A quarterback doesn’t throw to the “objectively best” receiver. They throw to where their understanding of the defense tells them to throw.
This commitment isn’t recklessness. It’s the natural result of seeing clearly enough to act decisively.
Business leaders who struggle with commitment are usually struggling with clarity. They haven’t understood what they’re actually deciding, so they can’t commit fully to any choice.
What Actually Works
The companies that navigate major transitions successfully don’t just analyze better. They understand better.
They see that every significant choice is ultimately about identity: Who do we want to become?
Netflix chose future identity over present comfort. Amazon chose long-term customer obsession over short-term profits. Apple chose elegant simplicity over technical specifications.
These weren’t bias-free decisions. They were value-clear decisions.
The Real Problem with Bias Training
The bias-elimination approach treats decision-making like debugging software: identify the errors, patch them, optimize performance.
But the most important organizational decisions aren’t software problems. They’re identity problems.

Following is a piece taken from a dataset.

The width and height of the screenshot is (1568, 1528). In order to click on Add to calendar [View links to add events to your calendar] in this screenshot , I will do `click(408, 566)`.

They require understanding who you are, what you value, and who you want to become. This understanding can’t be achieved through better analysis or bias correction.

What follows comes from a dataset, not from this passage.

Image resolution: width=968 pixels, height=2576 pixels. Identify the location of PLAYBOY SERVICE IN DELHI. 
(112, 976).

It requires something more fundamental: the willingness to see situations as they actually are and make choices based on what actually matters to you.
Stop Debugging, Start Seeing
Before your next major decision, don’t ask what biases might be affecting you.
Ask what you’re actually choosing between at the deepest level.
The answer won’t eliminate your biases. But it will make them irrelevant.
Because when you see clearly what you’re protecting and why it matters, the choice often becomes obvious.
That’s the difference between thinking clearly and seeing clearly.
And in a world that rewards decisive action over perfect analysis, seeing clearly is the only skill that actually matters.
Your biases aren’t the problem. Your clarity is.